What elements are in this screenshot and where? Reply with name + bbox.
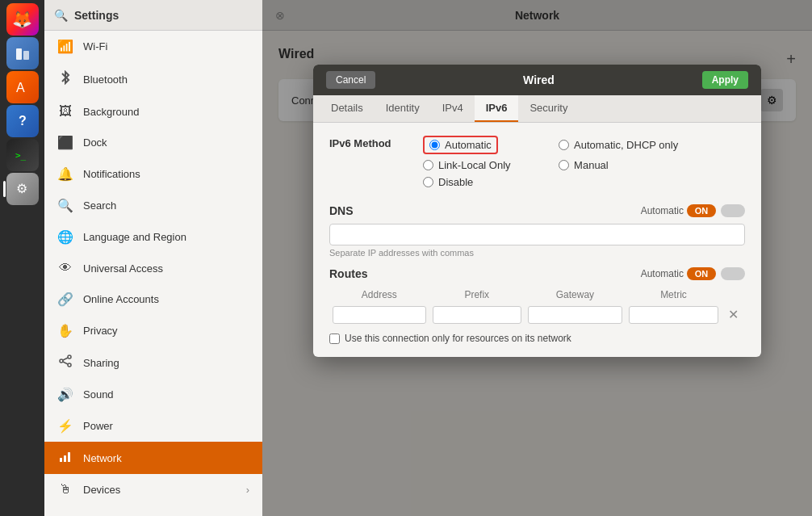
- sidebar-item-wifi[interactable]: 📶 Wi-Fi: [44, 31, 262, 62]
- sidebar-item-wifi-label: Wi-Fi: [83, 40, 107, 52]
- tab-ipv4[interactable]: IPv4: [431, 95, 475, 122]
- svg-point-7: [60, 359, 63, 363]
- dns-input[interactable]: [329, 224, 745, 245]
- dialog-body: IPv6 Method Automatic Automatic, DHCP on…: [313, 123, 761, 357]
- routes-auto-label: Automatic: [641, 268, 684, 279]
- sidebar-item-devices[interactable]: 🖱 Devices ›: [44, 474, 262, 505]
- svg-line-9: [63, 358, 68, 360]
- sidebar-item-online-accounts-label: Online Accounts: [83, 293, 159, 305]
- ipv6-manual-label: Manual: [574, 159, 609, 171]
- ipv6-automatic-dhcp-option[interactable]: Automatic, DHCP only: [559, 136, 678, 154]
- network-icon: [57, 450, 73, 466]
- sidebar-item-bluetooth-label: Bluetooth: [83, 73, 128, 86]
- ipv6-options: Automatic Automatic, DHCP only Link-Loca…: [423, 136, 678, 188]
- sidebar-item-online-accounts[interactable]: 🔗 Online Accounts: [44, 283, 262, 315]
- sidebar-item-network-label: Network: [83, 452, 122, 464]
- tab-security[interactable]: Security: [518, 95, 579, 122]
- ipv6-link-local-option[interactable]: Link-Local Only: [423, 159, 542, 171]
- routes-remove-button[interactable]: ✕: [725, 305, 742, 324]
- wired-dialog: Cancel Wired Apply Details Identity IPv4…: [313, 65, 761, 357]
- dns-auto-toggle: Automatic ON: [641, 204, 745, 217]
- sidebar-item-universal-access-label: Universal Access: [83, 262, 163, 275]
- sidebar-item-dock[interactable]: ⬛ Dock: [44, 127, 262, 158]
- svg-rect-1: [23, 51, 29, 60]
- ipv6-disable-radio[interactable]: [423, 177, 433, 187]
- sidebar-item-universal-access[interactable]: 👁 Universal Access: [44, 253, 262, 283]
- routes-row: ✕: [329, 303, 745, 326]
- sidebar-item-background-label: Background: [83, 106, 139, 118]
- routes-prefix-input[interactable]: [433, 306, 521, 324]
- dns-toggle-slider[interactable]: [721, 204, 745, 217]
- sidebar-item-power[interactable]: ⚡ Power: [44, 410, 262, 442]
- svg-rect-0: [16, 48, 22, 60]
- ipv6-automatic-radio[interactable]: [429, 140, 440, 150]
- ipv6-link-local-label: Link-Local Only: [438, 159, 511, 171]
- sidebar-item-privacy[interactable]: ✋ Privacy: [44, 315, 262, 346]
- sidebar-item-bluetooth[interactable]: Bluetooth: [44, 62, 262, 96]
- wifi-icon: 📶: [57, 39, 73, 54]
- svg-text:A: A: [16, 81, 25, 94]
- devices-arrow-icon: ›: [246, 484, 249, 496]
- sidebar-item-devices-label: Devices: [83, 484, 120, 496]
- application-dock: 🦊 A ? >_ ⚙: [0, 0, 44, 516]
- help-dock-icon[interactable]: ?: [6, 105, 39, 137]
- svg-point-8: [68, 363, 71, 367]
- svg-point-6: [68, 355, 71, 359]
- sidebar-item-search[interactable]: 🔍 Search: [44, 190, 262, 221]
- dns-auto-label: Automatic: [641, 205, 684, 216]
- svg-line-10: [63, 362, 68, 364]
- dns-hint: Separate IP addresses with commas: [329, 248, 745, 258]
- terminal-dock-icon[interactable]: >_: [6, 139, 39, 171]
- search-icon: 🔍: [57, 198, 73, 213]
- sidebar-item-language[interactable]: 🌐 Language and Region: [44, 221, 262, 253]
- routes-toggle-slider[interactable]: [721, 267, 745, 280]
- sidebar-item-privacy-label: Privacy: [83, 325, 118, 337]
- dns-toggle-button[interactable]: ON: [687, 204, 716, 217]
- routes-address-input[interactable]: [333, 306, 426, 324]
- routes-metric-input[interactable]: [629, 306, 718, 324]
- ipv6-manual-option[interactable]: Manual: [559, 159, 678, 171]
- tab-details[interactable]: Details: [320, 95, 375, 122]
- sidebar-item-notifications[interactable]: 🔔 Notifications: [44, 158, 262, 190]
- ipv6-link-local-radio[interactable]: [423, 160, 433, 170]
- dialog-title: Wired: [523, 73, 555, 86]
- dns-section-header: DNS Automatic ON: [329, 204, 745, 217]
- firefox-dock-icon[interactable]: 🦊: [6, 3, 39, 36]
- routes-gateway-header: Gateway: [525, 287, 626, 303]
- svg-rect-12: [64, 455, 66, 462]
- sidebar-item-notifications-label: Notifications: [83, 168, 140, 180]
- sharing-icon: [57, 354, 73, 371]
- sidebar-item-background[interactable]: 🖼 Background: [44, 96, 262, 127]
- files-dock-icon[interactable]: [6, 37, 39, 69]
- settings-dock-icon[interactable]: ⚙: [6, 173, 39, 205]
- devices-icon: 🖱: [57, 482, 73, 497]
- sidebar-item-sharing-label: Sharing: [83, 357, 119, 369]
- sidebar-item-sharing[interactable]: Sharing: [44, 346, 262, 379]
- ipv6-automatic-option[interactable]: Automatic: [423, 136, 542, 154]
- ipv6-manual-radio[interactable]: [559, 160, 569, 170]
- routes-prefix-header: Prefix: [429, 287, 525, 303]
- svg-rect-13: [68, 452, 70, 462]
- sidebar-item-sound[interactable]: 🔊 Sound: [44, 379, 262, 410]
- store-dock-icon[interactable]: A: [6, 71, 39, 103]
- routes-auto-toggle: Automatic ON: [641, 267, 745, 280]
- tab-ipv6[interactable]: IPv6: [475, 95, 519, 122]
- main-content-area: ⊗ Network Wired + Connected ON ⚙ Cancel: [262, 0, 812, 516]
- power-icon: ⚡: [57, 418, 73, 434]
- dialog-cancel-button[interactable]: Cancel: [326, 71, 375, 89]
- dialog-apply-button[interactable]: Apply: [702, 71, 748, 89]
- routes-toggle-button[interactable]: ON: [687, 267, 716, 280]
- ipv6-disable-label: Disable: [438, 176, 473, 188]
- tab-identity[interactable]: Identity: [375, 95, 431, 122]
- routes-gateway-input[interactable]: [528, 306, 622, 324]
- routes-table: Address Prefix Gateway Metric: [329, 287, 745, 326]
- settings-header: 🔍 Settings: [44, 0, 262, 31]
- ipv6-dhcp-radio[interactable]: [559, 140, 569, 150]
- dns-label: DNS: [329, 204, 354, 217]
- bluetooth-icon: [57, 70, 73, 88]
- sidebar-item-network[interactable]: Network: [44, 442, 262, 474]
- sidebar-item-language-label: Language and Region: [83, 231, 186, 243]
- use-for-resources-checkbox[interactable]: [329, 334, 340, 344]
- ipv6-disable-option[interactable]: Disable: [423, 176, 542, 188]
- ipv6-automatic-label: Automatic: [445, 139, 492, 151]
━━━━━━━━━━
Exercise directions.
All the data above is to be transcribed exactly, with no pictures included.

Exercise solution.
What elements are in this screenshot and where? Reply with name + bbox.
- sidebar-item-wifi[interactable]: 📶 Wi-Fi: [44, 31, 262, 62]
- sidebar-item-wifi-label: Wi-Fi: [83, 40, 107, 52]
- tab-ipv4[interactable]: IPv4: [431, 95, 475, 122]
- svg-point-7: [60, 359, 63, 363]
- dns-input[interactable]: [329, 224, 745, 245]
- dialog-body: IPv6 Method Automatic Automatic, DHCP on…: [313, 123, 761, 357]
- routes-auto-label: Automatic: [641, 268, 684, 279]
- sidebar-item-devices[interactable]: 🖱 Devices ›: [44, 474, 262, 505]
- svg-line-9: [63, 358, 68, 360]
- sidebar-item-online-accounts-label: Online Accounts: [83, 293, 159, 305]
- ipv6-manual-label: Manual: [574, 159, 609, 171]
- ipv6-automatic-dhcp-option[interactable]: Automatic, DHCP only: [559, 136, 678, 154]
- network-icon: [57, 450, 73, 466]
- sidebar-item-bluetooth-label: Bluetooth: [83, 73, 128, 86]
- ipv6-options: Automatic Automatic, DHCP only Link-Loca…: [423, 136, 678, 188]
- sidebar-item-online-accounts[interactable]: 🔗 Online Accounts: [44, 283, 262, 315]
- sidebar-item-network-label: Network: [83, 452, 122, 464]
- tab-security[interactable]: Security: [518, 95, 579, 122]
- ipv6-link-local-option[interactable]: Link-Local Only: [423, 159, 542, 171]
- routes-remove-button[interactable]: ✕: [725, 305, 742, 324]
- wired-dialog: Cancel Wired Apply Details Identity IPv4…: [313, 65, 761, 357]
- dns-auto-toggle: Automatic ON: [641, 204, 745, 217]
- sidebar-item-universal-access-label: Universal Access: [83, 262, 163, 275]
- sidebar-item-dock[interactable]: ⬛ Dock: [44, 127, 262, 158]
- svg-rect-1: [23, 51, 29, 60]
- ipv6-disable-radio[interactable]: [423, 177, 433, 187]
- sidebar-item-universal-access[interactable]: 👁 Universal Access: [44, 253, 262, 283]
- routes-row: ✕: [329, 303, 745, 326]
- sidebar-item-background-label: Background: [83, 106, 139, 118]
- routes-prefix-input[interactable]: [433, 306, 521, 324]
- dns-toggle-slider[interactable]: [721, 204, 745, 217]
- sidebar-item-power[interactable]: ⚡ Power: [44, 410, 262, 442]
- svg-rect-0: [16, 48, 22, 60]
- ipv6-automatic-radio[interactable]: [429, 140, 440, 150]
- ipv6-link-local-label: Link-Local Only: [438, 159, 511, 171]
- sidebar-item-privacy[interactable]: ✋ Privacy: [44, 315, 262, 346]
- sidebar-item-bluetooth[interactable]: Bluetooth: [44, 62, 262, 96]
- wifi-icon: 📶: [57, 39, 73, 54]
- svg-text:A: A: [16, 81, 25, 94]
- devices-arrow-icon: ›: [246, 484, 249, 496]
- sidebar-item-devices-label: Devices: [83, 484, 120, 496]
- application-dock: 🦊 A ? >_ ⚙: [0, 0, 44, 516]
- help-dock-icon[interactable]: ?: [6, 105, 39, 137]
- svg-point-8: [68, 363, 71, 367]
- svg-point-6: [68, 355, 71, 359]
- sidebar-item-search[interactable]: 🔍 Search: [44, 190, 262, 221]
- dns-auto-label: Automatic: [641, 205, 684, 216]
- svg-line-10: [63, 362, 68, 364]
- dns-hint: Separate IP addresses with commas: [329, 248, 745, 258]
- terminal-dock-icon[interactable]: >_: [6, 139, 39, 171]
- search-icon: 🔍: [57, 198, 73, 213]
- sidebar-item-language[interactable]: 🌐 Language and Region: [44, 221, 262, 253]
- routes-toggle-slider[interactable]: [721, 267, 745, 280]
- sidebar-item-privacy-label: Privacy: [83, 325, 118, 337]
- dns-toggle-button[interactable]: ON: [687, 204, 716, 217]
- routes-address-input[interactable]: [333, 306, 426, 324]
- routes-metric-input[interactable]: [629, 306, 718, 324]
- ipv6-manual-option[interactable]: Manual: [559, 159, 678, 171]
- tab-details[interactable]: Details: [320, 95, 375, 122]
- sidebar-item-notifications[interactable]: 🔔 Notifications: [44, 158, 262, 190]
- ipv6-link-local-radio[interactable]: [423, 160, 433, 170]
- dialog-title: Wired: [523, 73, 555, 86]
- dns-section-header: DNS Automatic ON: [329, 204, 745, 217]
- firefox-dock-icon[interactable]: 🦊: [6, 3, 39, 36]
- routes-gateway-header: Gateway: [525, 287, 626, 303]
- svg-rect-12: [64, 455, 66, 462]
- sidebar-item-notifications-label: Notifications: [83, 168, 140, 180]
- sharing-icon: [57, 354, 73, 371]
- sidebar-item-background[interactable]: 🖼 Background: [44, 96, 262, 127]
- files-dock-icon[interactable]: [6, 37, 39, 69]
- settings-dock-icon[interactable]: ⚙: [6, 173, 39, 205]
- devices-icon: 🖱: [57, 482, 73, 497]
- sidebar-item-sharing-label: Sharing: [83, 357, 119, 369]
- sidebar-item-sharing[interactable]: Sharing: [44, 346, 262, 379]
- ipv6-automatic-option[interactable]: Automatic: [423, 136, 542, 154]
- ipv6-manual-radio[interactable]: [559, 160, 569, 170]
- routes-prefix-header: Prefix: [429, 287, 525, 303]
- svg-rect-13: [68, 452, 70, 462]
- sidebar-item-sound[interactable]: 🔊 Sound: [44, 379, 262, 410]
- store-dock-icon[interactable]: A: [6, 71, 39, 103]
- routes-auto-toggle: Automatic ON: [641, 267, 745, 280]
- tab-ipv6[interactable]: IPv6: [475, 95, 519, 122]
- main-content-area: ⊗ Network Wired + Connected ON ⚙ Cancel: [262, 0, 812, 516]
- power-icon: ⚡: [57, 418, 73, 434]
- dialog-cancel-button[interactable]: Cancel: [326, 71, 375, 89]
- dialog-apply-button[interactable]: Apply: [702, 71, 748, 89]
- routes-toggle-button[interactable]: ON: [687, 267, 716, 280]
- ipv6-disable-label: Disable: [438, 176, 473, 188]
- tab-identity[interactable]: Identity: [375, 95, 431, 122]
- routes-gateway-input[interactable]: [528, 306, 622, 324]
- routes-table: Address Prefix Gateway Metric: [329, 287, 745, 326]
- settings-header: 🔍 Settings: [44, 0, 262, 31]
- ipv6-dhcp-radio[interactable]: [559, 140, 569, 150]
- dns-label: DNS: [329, 204, 354, 217]
- bluetooth-icon: [57, 70, 73, 88]
- sidebar-item-network[interactable]: Network: [44, 442, 262, 474]
- sidebar-item-language-label: Language and Region: [83, 231, 186, 243]
- use-for-resources-checkbox[interactable]: [329, 334, 340, 344]
- ipv6-disable-option[interactable]: Disable: [423, 176, 542, 188]
- ipv6-automatic-label: Automatic: [445, 139, 492, 151]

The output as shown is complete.